- [Problem requirements]
For every line in the material below that holds "Edit", report the line.

- [Supplied records]
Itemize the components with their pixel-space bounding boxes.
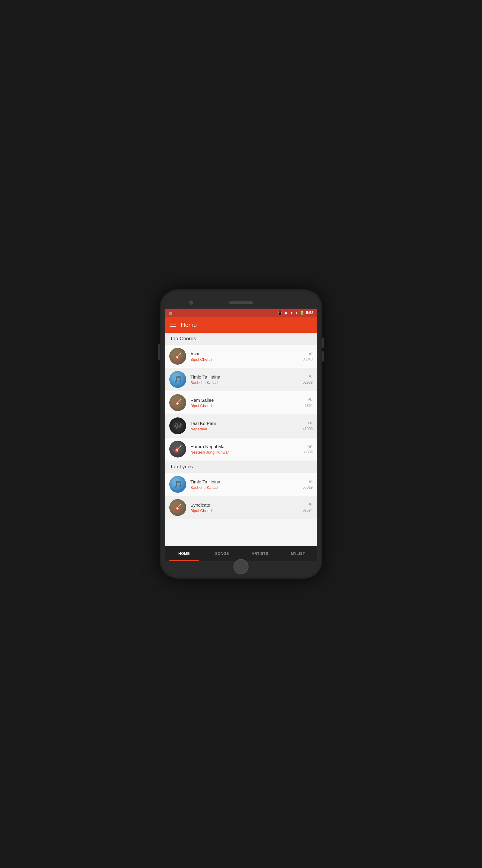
song-item-syndicate[interactable]: Syndicate Bipul Chettri 👁 68584 xyxy=(165,496,317,519)
song-artist-syndicate: Bipul Chettri xyxy=(190,508,303,513)
avatar-hamro-nepal-ma xyxy=(169,441,186,458)
top-chords-title: Top Chords xyxy=(170,336,196,341)
phone-bottom xyxy=(165,563,317,570)
wifi-icon: ▼ xyxy=(290,311,293,315)
view-count-taal-ko-pani: 41000 xyxy=(303,427,313,431)
menu-button[interactable] xyxy=(170,323,176,327)
song-item-hamro-nepal-ma[interactable]: Hamro Nepal Ma Neetesh Jung Kunwar 👁 383… xyxy=(165,438,317,461)
view-icon-asar: 👁 xyxy=(308,351,313,356)
song-artist-timle-ta-hoina: Bachchu Kailash xyxy=(190,485,303,490)
view-count-asar: 83043 xyxy=(303,357,313,361)
app-bar: Home xyxy=(165,317,317,333)
battery-icon: 🔋 xyxy=(300,311,304,315)
song-name-timle-ta-haina: Timle Ta Haina xyxy=(190,374,303,379)
avatar-image-syndicate xyxy=(169,499,186,516)
avatar-taal-ko-pani xyxy=(169,417,186,434)
top-lyrics-header: Top Lyrics xyxy=(165,461,317,473)
status-time: 5:52 xyxy=(306,311,313,315)
avatar-timle-ta-haina xyxy=(169,371,186,388)
avatar-image-timle-ta-hoina xyxy=(169,476,186,493)
nav-label-home: HOME xyxy=(178,552,190,556)
volume-down-button[interactable] xyxy=(322,351,324,362)
song-name-syndicate: Syndicate xyxy=(190,502,303,507)
front-camera xyxy=(189,301,193,305)
avatar-timle-ta-hoina xyxy=(169,476,186,493)
top-lyrics-title: Top Lyrics xyxy=(170,464,193,470)
nav-item-artists[interactable]: ARTISTS xyxy=(241,546,279,561)
song-stats-asar: 👁 83043 xyxy=(303,351,313,361)
song-artist-timle-ta-haina: Bachchu Kailash xyxy=(190,380,303,385)
notification-icon: 🤖 xyxy=(169,311,173,315)
phone-frame: 🤖 📳 ⏰ ▼ ▲ 🔋 5:52 Home Top xyxy=(160,289,322,579)
view-icon-timle-ta-hoina: 👁 xyxy=(308,479,313,485)
status-bar: 🤖 📳 ⏰ ▼ ▲ 🔋 5:52 xyxy=(165,309,317,317)
avatar-syndicate xyxy=(169,499,186,516)
vibrate-icon: 📳 xyxy=(278,311,282,315)
top-chords-header: Top Chords xyxy=(165,333,317,345)
page-title: Home xyxy=(181,321,197,329)
nav-item-songs[interactable]: SONGS xyxy=(203,546,241,561)
view-icon-hamro-nepal-ma: 👁 xyxy=(308,444,313,450)
song-item-ram-sailee[interactable]: Ram Sailee Bipul Chettri 👁 46864 xyxy=(165,391,317,414)
song-info-timle-ta-hoina: Timle Ta Hoina Bachchu Kailash xyxy=(190,479,303,490)
alarm-icon: ⏰ xyxy=(284,311,288,315)
song-info-syndicate: Syndicate Bipul Chettri xyxy=(190,502,303,513)
song-name-ram-sailee: Ram Sailee xyxy=(190,398,303,403)
song-info-taal-ko-pani: Taal Ko Pani Nepathya xyxy=(190,421,303,431)
song-item-timle-ta-hoina[interactable]: Timle Ta Hoina Bachchu Kailash 👁 68829 xyxy=(165,473,317,496)
nav-label-artists: ARTISTS xyxy=(252,552,268,556)
song-stats-taal-ko-pani: 👁 41000 xyxy=(303,421,313,431)
top-lyrics-list: Timle Ta Hoina Bachchu Kailash 👁 68829 S… xyxy=(165,473,317,519)
nav-item-mylist[interactable]: MYLIST xyxy=(279,546,317,561)
view-icon-syndicate: 👁 xyxy=(308,502,313,508)
power-button[interactable] xyxy=(158,344,160,360)
status-left: 🤖 xyxy=(169,311,173,315)
view-icon-timle-ta-haina: 👁 xyxy=(308,374,313,380)
view-icon-ram-sailee: 👁 xyxy=(308,398,313,403)
avatar-image-hamro-nepal-ma xyxy=(169,441,186,458)
earpiece-speaker xyxy=(229,301,253,304)
song-info-asar: Asar Bipul Chettri xyxy=(190,351,303,362)
view-count-timle-ta-hoina: 68829 xyxy=(303,485,313,490)
nav-item-home[interactable]: HOME xyxy=(165,546,203,561)
nav-label-mylist: MYLIST xyxy=(291,552,305,556)
song-artist-asar: Bipul Chettri xyxy=(190,357,303,362)
nav-label-songs: SONGS xyxy=(215,552,229,556)
song-name-timle-ta-hoina: Timle Ta Hoina xyxy=(190,479,303,484)
song-name-asar: Asar xyxy=(190,351,303,356)
top-chords-list: Asar Bipul Chettri 👁 83043 Timle Ta Hain… xyxy=(165,345,317,461)
song-artist-taal-ko-pani: Nepathya xyxy=(190,427,303,431)
song-stats-ram-sailee: 👁 46864 xyxy=(303,398,313,408)
view-icon-taal-ko-pani: 👁 xyxy=(308,421,313,426)
avatar-asar xyxy=(169,348,186,365)
song-stats-timle-ta-haina: 👁 62939 xyxy=(303,374,313,384)
song-name-taal-ko-pani: Taal Ko Pani xyxy=(190,421,303,426)
view-count-syndicate: 68584 xyxy=(303,508,313,513)
view-count-hamro-nepal-ma: 38336 xyxy=(303,450,313,454)
view-count-ram-sailee: 46864 xyxy=(303,404,313,408)
status-right: 📳 ⏰ ▼ ▲ 🔋 5:52 xyxy=(278,311,313,315)
volume-up-button[interactable] xyxy=(322,338,324,348)
song-name-hamro-nepal-ma: Hamro Nepal Ma xyxy=(190,444,303,449)
avatar-image-taal-ko-pani xyxy=(169,417,186,434)
song-info-hamro-nepal-ma: Hamro Nepal Ma Neetesh Jung Kunwar xyxy=(190,444,303,455)
song-stats-syndicate: 👁 68584 xyxy=(303,502,313,513)
avatar-image-ram-sailee xyxy=(169,394,186,411)
song-artist-ram-sailee: Bipul Chettri xyxy=(190,404,303,408)
song-item-timle-ta-haina[interactable]: Timle Ta Haina Bachchu Kailash 👁 62939 xyxy=(165,368,317,391)
song-info-timle-ta-haina: Timle Ta Haina Bachchu Kailash xyxy=(190,374,303,385)
phone-screen: 🤖 📳 ⏰ ▼ ▲ 🔋 5:52 Home Top xyxy=(165,309,317,561)
home-button[interactable] xyxy=(233,559,249,574)
main-content: Top Chords Asar Bipul Chettri 👁 83043 xyxy=(165,333,317,546)
avatar-ram-sailee xyxy=(169,394,186,411)
avatar-image-timle-ta-haina xyxy=(169,371,186,388)
avatar-image-asar xyxy=(169,348,186,365)
song-item-asar[interactable]: Asar Bipul Chettri 👁 83043 xyxy=(165,345,317,368)
phone-top-bar xyxy=(165,298,317,307)
song-stats-hamro-nepal-ma: 👁 38336 xyxy=(303,444,313,454)
view-count-timle-ta-haina: 62939 xyxy=(303,380,313,384)
song-artist-hamro-nepal-ma: Neetesh Jung Kunwar xyxy=(190,450,303,455)
song-stats-timle-ta-hoina: 👁 68829 xyxy=(303,479,313,490)
song-info-ram-sailee: Ram Sailee Bipul Chettri xyxy=(190,398,303,408)
song-item-taal-ko-pani[interactable]: Taal Ko Pani Nepathya 👁 41000 xyxy=(165,414,317,438)
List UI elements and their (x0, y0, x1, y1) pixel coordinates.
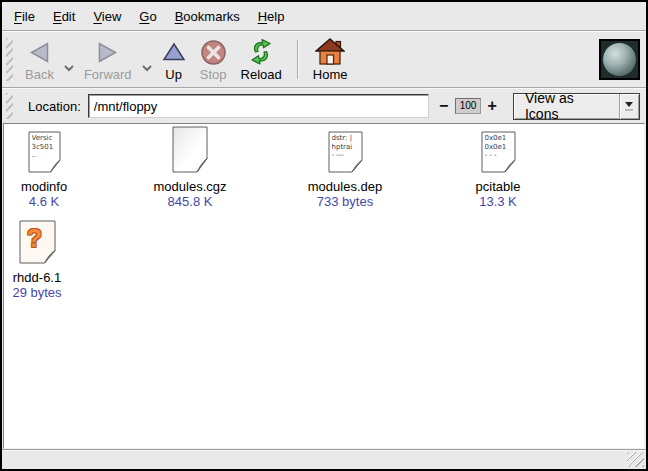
zoom-level-indicator: 100 (455, 98, 480, 114)
menu-view[interactable]: View (84, 4, 130, 29)
zoom-in-button[interactable]: + (485, 98, 500, 114)
file-item-modules-dep[interactable]: dstr: | hptrai - --- modules.dep 733 byt… (300, 129, 390, 209)
file-size: 4.6 K (0, 194, 89, 209)
back-history-dropdown[interactable] (61, 58, 77, 70)
preview-line: 0x0e1 (485, 143, 509, 152)
throbber (599, 39, 640, 80)
menu-bookmarks[interactable]: Bookmarks (166, 4, 249, 29)
toolbar-grab-handle[interactable] (6, 38, 13, 81)
text-file-icon: 0x0e1 0x0e1 - - - (481, 131, 516, 177)
stop-label: Stop (200, 67, 227, 83)
preview-line: 0x0e1 (485, 134, 509, 143)
question-mark-glyph: ? (19, 224, 51, 253)
file-size: 13.3 K (453, 194, 543, 209)
file-item-modinfo[interactable]: Versic 3c501 .. modinfo 4.6 K (0, 129, 89, 209)
reload-button[interactable]: Reload (234, 34, 289, 85)
preview-line: dstr: | (332, 134, 356, 143)
text-file-icon: dstr: | hptrai - --- (328, 131, 363, 177)
preview-line: - - - (485, 151, 509, 160)
file-item-rhdd[interactable]: ? rhdd-6.1 29 bytes (0, 220, 82, 300)
back-label: Back (25, 67, 54, 83)
preview-line: .. (32, 151, 54, 160)
file-size: 29 bytes (0, 285, 82, 300)
reload-icon (246, 37, 276, 67)
file-name: modules.dep (300, 179, 390, 194)
home-button[interactable]: Home (306, 34, 355, 85)
file-manager-window: File Edit View Go Bookmarks Help Back Fo… (0, 0, 648, 471)
up-icon (162, 37, 186, 67)
menu-edit[interactable]: Edit (44, 4, 84, 29)
back-button[interactable]: Back (18, 34, 61, 85)
location-input[interactable] (88, 94, 429, 118)
stop-button[interactable]: Stop (193, 34, 234, 85)
menu-go[interactable]: Go (130, 4, 165, 29)
preview-line: Versic (32, 134, 54, 143)
file-size: 733 bytes (300, 194, 390, 209)
status-bar (2, 449, 646, 469)
text-file-icon: Versic 3c501 .. (28, 131, 61, 177)
toolbar: Back Forward Up (2, 32, 646, 87)
file-size: 845.8 K (145, 194, 235, 209)
zoom-out-button[interactable]: − (436, 98, 451, 114)
home-icon (315, 37, 345, 67)
file-view[interactable]: Versic 3c501 .. modinfo 4.6 K (3, 123, 645, 449)
reload-label: Reload (241, 67, 282, 83)
menu-bar: File Edit View Go Bookmarks Help (2, 2, 646, 30)
file-name: rhdd-6.1 (0, 270, 82, 285)
forward-button[interactable]: Forward (77, 34, 139, 85)
location-label: Location: (28, 99, 81, 114)
locationbar-grab-handle[interactable] (6, 93, 13, 119)
toolbar-separator (297, 40, 298, 79)
preview-line: hptrai (332, 143, 356, 152)
stop-icon (200, 37, 227, 67)
forward-label: Forward (84, 67, 132, 83)
file-name: pcitable (453, 179, 543, 194)
file-item-pcitable[interactable]: 0x0e1 0x0e1 - - - pcitable 13.3 K (453, 129, 543, 209)
menu-help[interactable]: Help (249, 4, 294, 29)
unknown-file-icon: ? (19, 220, 56, 268)
forward-history-dropdown[interactable] (139, 58, 155, 70)
view-as-label: View as Icons (514, 94, 619, 119)
throbber-sphere-icon (603, 43, 636, 76)
up-label: Up (165, 67, 182, 83)
up-button[interactable]: Up (155, 34, 193, 85)
location-bar: Location: − 100 + View as Icons (2, 89, 646, 123)
file-item-modules-cgz[interactable]: modules.cgz 845.8 K (145, 129, 235, 209)
resize-grip[interactable] (627, 452, 644, 467)
home-label: Home (313, 67, 348, 83)
toolbar-spacer (354, 34, 599, 85)
view-as-dropdown[interactable]: View as Icons (513, 93, 640, 120)
menu-file[interactable]: File (5, 4, 44, 29)
file-name: modinfo (0, 179, 89, 194)
dropdown-arrow-icon[interactable] (619, 94, 639, 119)
back-icon (27, 37, 52, 67)
file-name: modules.cgz (145, 179, 235, 194)
preview-line: - --- (332, 151, 356, 160)
preview-line: 3c501 (32, 143, 54, 152)
blank-file-icon (172, 126, 208, 177)
forward-icon (95, 37, 120, 67)
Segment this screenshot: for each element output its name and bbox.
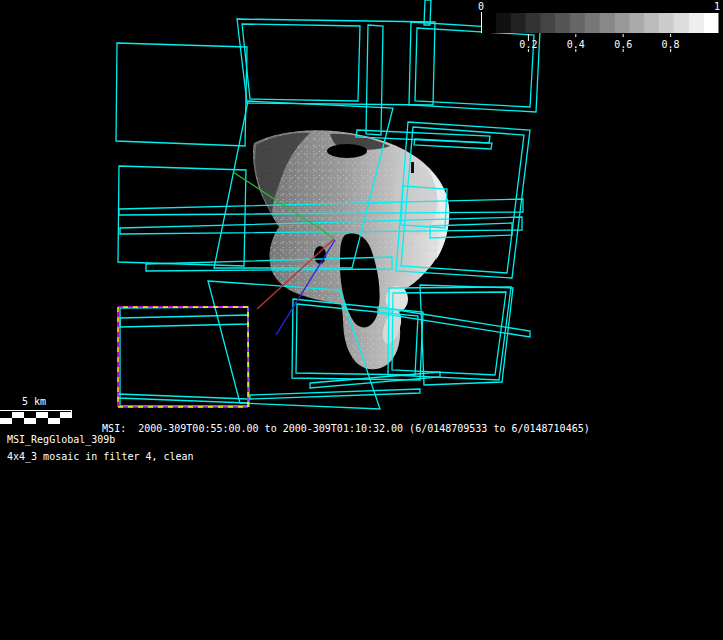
footprint-quad [242,24,360,101]
crater-shadow-top [327,144,367,158]
colorbar-step [688,13,703,33]
msi-sequence-viewer: 010.20.40.60.8 5 km MSI:2000-309T00:55:0… [0,0,723,640]
scalebar-cell [36,418,48,424]
time-range: 2000-309T00:55:00.00 to 2000-309T01:10:3… [138,423,590,434]
colorbar-step [703,13,718,33]
colorbar-step [555,13,570,33]
footprint-quad [120,315,248,327]
colorbar-step [674,13,689,33]
colorbar-step [629,13,644,33]
scalebar-cell [48,418,60,424]
footprint-quad [366,25,383,135]
footprint-quad [118,166,246,266]
colorbar-step [511,13,526,33]
scalebar-cell [24,418,36,424]
scalebar-cell [60,418,72,424]
colorbar-step [525,13,540,33]
footprint-quad [250,389,420,399]
colorbar-step [614,13,629,33]
colorbar-step [600,13,615,33]
asteroid-model [253,130,449,369]
colorbar-min-label: 0 [478,1,484,12]
scalebar-label: 5 km [22,396,46,408]
status-line: MSI:2000-309T00:55:00.00 to 2000-309T01:… [78,411,590,447]
footprint-quad [118,394,248,403]
footprint-quad [116,43,247,146]
colorbar-step [540,13,555,33]
scalebar-cell [12,418,24,424]
footprint-quad [409,22,540,112]
colorbar-tick-label: 0.4 [567,39,585,50]
colorbar-step [659,13,674,33]
footprint-quad [420,285,513,385]
colorbar-tick-label: 0.2 [519,39,537,50]
colorbar-step [496,13,511,33]
sequence-name: MSI_RegGlobal_309b [7,434,115,446]
colorbar-step [570,13,585,33]
scale-bar [0,410,72,423]
footprint-quad [392,292,506,375]
scalebar-cell [0,418,12,424]
colorbar-max-label: 1 [714,1,720,12]
instrument-label: MSI: [102,423,126,434]
dark-dash [411,162,414,173]
footprint-quad [237,19,435,105]
colorbar-tick-label: 0.8 [662,39,680,50]
colorbar-step [644,13,659,33]
colorbar-step [585,13,600,33]
colorbar: 010.20.40.60.8 [478,1,720,52]
colorbar-tick-label: 0.6 [614,39,632,50]
sequence-description: 4x4_3 mosaic in filter 4, clean [7,451,194,463]
scene-canvas[interactable]: 010.20.40.60.8 [0,0,723,640]
footprint-quad [120,307,249,406]
colorbar-step [481,13,496,33]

- [Answer space]
file-manager-window: File Edit View Go Bookmarks Help Back Fo… (0, 0, 648, 471)
menu-edit[interactable]: Edit (44, 4, 84, 29)
menu-bar: File Edit View Go Bookmarks Help (2, 2, 646, 30)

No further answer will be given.